Ramona drove off, promising to weed with me soon, as I jotted down her ‘tree request’.
I continued planting – in my church of love and rain. The clouds were in a giving mood. Rain tumbled down, hand in hand with the sun. It was the kind of weather that puts inches on plants.

My next visitor was the house-painter from across the street. “Back in the day,” he lamented, “everyone around here had a garden in their backyard – it’s just what you did. Nobody questioned it . . .I love to see this here.”
Then the phone rang about yet another place in town without fresh food. Then Shauna stopped by . . . then Michelle . . . then Carlos . . . then I lost count of all the folks who stopped by to say something positive or to ask for ‘more’. As I grower, I like to hear all of this, because ‘more’ can always be made.
The clouds kept giving as I planted flowers, tomatoes, peppers, basil and cucumbers that were donated to the Westside Farm Project. I stuck many of those plants in our plots, inching further beyond the fence with my trowel, eventually climbing into my car for a drive around the neighborhood in what has become a weekly plant give-away. The block has erupted with gardens this past month. And as my grandmother says, a garden is always asking for more.
If you’re ever in the neighborhood, check out Marie’s tomato patch, which has slowly adopted peppers, flowers and perhaps a few other things. They’re all happily crammed in a little corner.

Check out Christopher‘s garden at the Francis Plaza housing for the elderly and disabled.
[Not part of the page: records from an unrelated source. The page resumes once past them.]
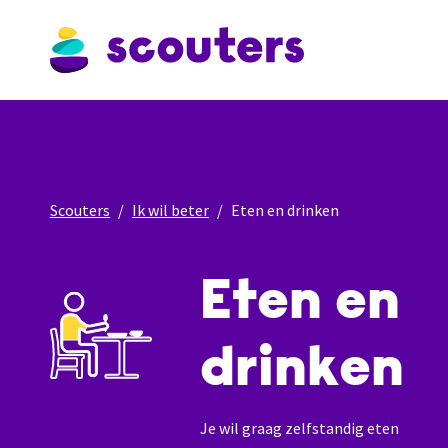
Scouters
Ik wil beter
Eten en drinken
Eten en
drinken
Je wil graag zelfstandig eten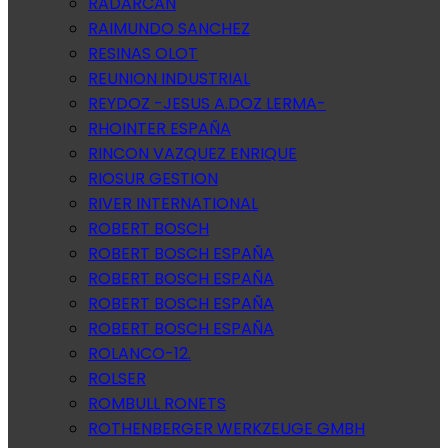
RADARCAN
RAIMUNDO SANCHEZ
RESINAS OLOT
REUNION INDUSTRIAL
REYDOZ -JESUS A.DOZ LERMA-
RHOINTER ESPAÑA
RINCON VAZQUEZ ENRIQUE
RIOSUR GESTION
RIVER INTERNATIONAL
ROBERT BOSCH
ROBERT BOSCH ESPAÑA
ROBERT BOSCH ESPAÑA
ROBERT BOSCH ESPAÑA
ROBERT BOSCH ESPAÑA
ROLANCO-12.
ROLSER
ROMBULL RONETS
ROTHENBERGER WERKZEUGE GMBH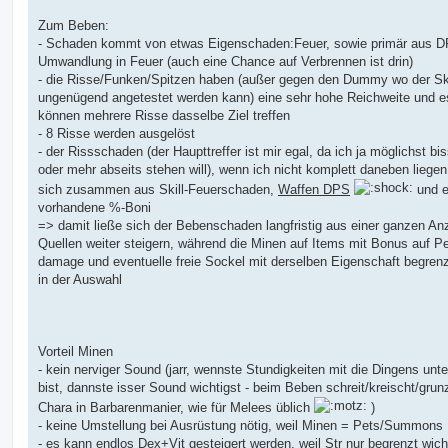
Zum Beben:
- Schaden kommt von etwas Eigenschaden:Feuer, sowie primär aus 
Umwandlung in Feuer (auch eine Chance auf Verbrennen ist drin)
- die Risse/Funken/Spitzen haben (außer gegen den Dummy wo der Ski
ungenügend angetestet werden kann) eine sehr hohe Reichweite und e
können mehrere Risse dasselbe Ziel treffen
- 8 Risse werden ausgelöst
- der Rissschaden (der Haupttreffer ist mir egal, da ich ja möglichst bi
oder mehr abseits stehen will), wenn ich nicht komplett daneben liegen
sich zusammen aus Skill-Feuerschaden,
Waffen DPS
und e
vorhandene %-Boni
=> damit ließe sich der Bebenschaden langfristig aus einer ganzen An
Quellen weiter steigern, während die Minen auf Items mit Bonus auf P
damage und eventuelle freie Sockel mit derselben Eigenschaft begrenz
in der Auswahl
Vorteil Minen
- kein nerviger Sound (jarr, wennste Stundigkeiten mit die Dingens unt
bist, dannste isser Sound wichtigst - beim Beben schreit/kreischt/grun
Chara in Barbarenmanier, wie für Melees üblich
)
- keine Umstellung bei Ausrüstung nötig, weil Minen = Pets/Summons
- es kann endlos Dex+Vit gesteigert werden, weil Str nur begrenzt wicht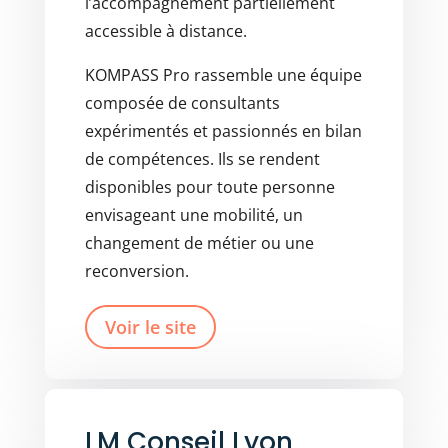
l’accompagnement partiellement
accessible à distance.
KOMPASS Pro rassemble une équipe
composée de consultants
expérimentés et passionnés en bilan
de compétences. Ils se rendent
disponibles pour toute personne
envisageant une mobilité, un
changement de métier ou une
reconversion.
Voir le site
LM Conseil Lyon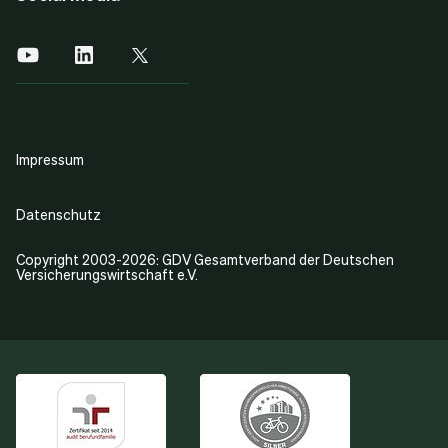
Impressum
Datenschutz
Copyright 2003-2026: GDV Gesamtverband der Deutschen
Versicherungswirtschaft e.V.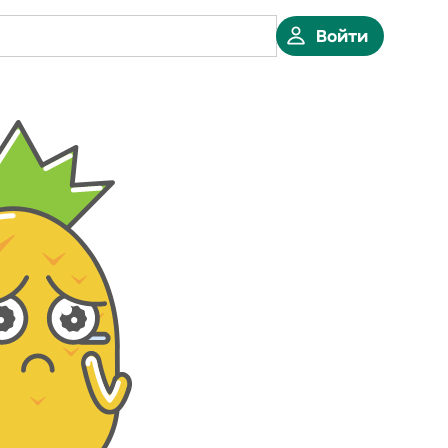
Войти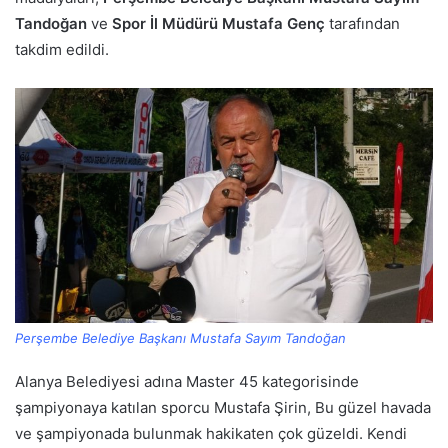
Tandoğan
ve
Spor İl Müdürü Mustafa Genç
tarafından
takdim edildi.
Perşembe Belediye Başkanı Mustafa Sayım Tandoğan
Alanya Belediyesi adına Master 45 kategorisinde
şampiyonaya katılan sporcu Mustafa Şirin, Bu güzel havada
ve şampiyonada bulunmak hakikaten çok güzeldi. Kendi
He’s a diligent volunteer who has unloaded armfuls of plant leftovers into his somewhat illegally-placed garden. “Maintenance hasn’t mowed it yet, and the neighbors love it!” Christopher hopes his onions, broccoli, cabbage, peppers, pumpkins, kale, tomatoes, celeriac, etc., will slowly make their way into his friends’ kitchens.
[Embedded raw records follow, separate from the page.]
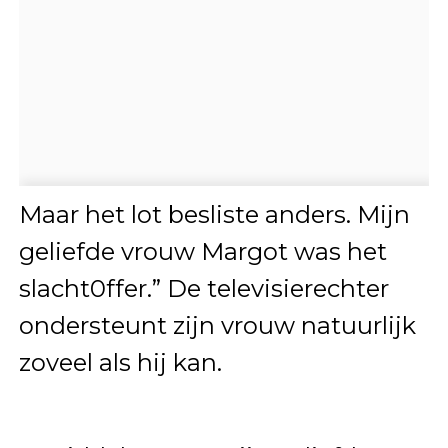
Maar het lot besliste anders. Mijn
geliefde vrouw Margot was het
slacht0ffer.” De televisierechter
ondersteunt zijn vrouw natuurlijk
zoveel als hij kan.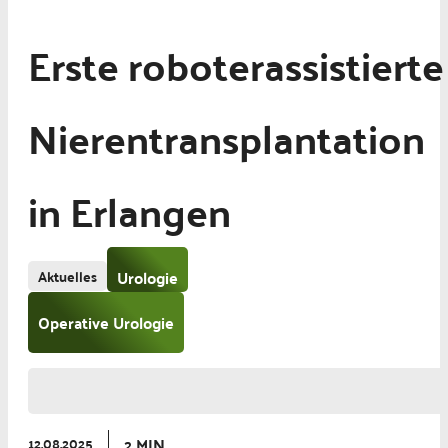
Erste roboterassistierte
Nierentransplantation
in Erlangen
Aktuelles
Urologie
Operative Urologie
2 MIN
12.08.2025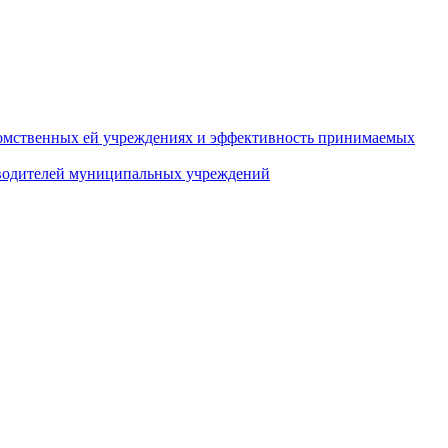
домственных ей учреждениях и эффективность принимаемых
оводителей муниципальных учреждений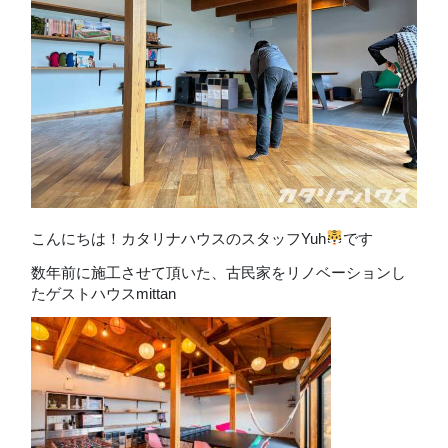
こんにちは！カタリナハウスのスタッフYuh
です
数年前に施工させて頂いた、古民家をリノベーションし
たゲストハウスmittan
Then there’s Ai’s garden, adjacent to the Robbins garden. Ai speaks little English, and I know no Mandarin, but we’ve been speaking “plant” together since March. Ai’s back yard is a terraced microcosm of the universe of Asian vegetables. Not a spot has been overlooked – horizontally or vertically. Ai saves her own seeds. She grows huge quantities of produce. I wish she’d let me take a photo!
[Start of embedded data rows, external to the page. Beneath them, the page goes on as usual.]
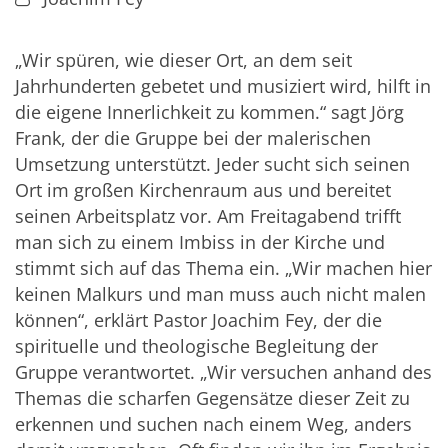
„Wir spüren, wie dieser Ort, an dem seit
Jahrhunderten gebetet und musiziert wird, hilft in
die eigene Innerlichkeit zu kommen.“ sagt Jörg
Frank, der die Gruppe bei der malerischen
Umsetzung unterstützt. Jeder sucht sich seinen
Ort im großen Kirchenraum aus und bereitet
seinen Arbeitsplatz vor. Am Freitagabend trifft
man sich zu einem Imbiss in der Kirche und
stimmt sich auf das Thema ein. „Wir machen hier
keinen Malkurs und man muss auch nicht malen
können“, erklärt Pastor Joachim Fey, der die
spirituelle und theologische Begleitung der
Gruppe verantwortet. „Wir versuchen anhand des
Themas die scharfen Gegensätze dieser Zeit zu
erkennen und suchen nach einem Weg, anders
Oh, I can’t forget Sil’s garden, down the road. Sweet potatoes, collards, beans, hot peppers, two-year old kale plants, the whole gamut of veggies – growing up fences, out of tires and spiraling around his yard.
Yesterday, my Westside Farm Notebook overflowed with scribbles about all the giving that’s been going on. There’s such abundance out there, and this neighborhood is part of that cornucopia.



I think that Westside Farm is beautiful!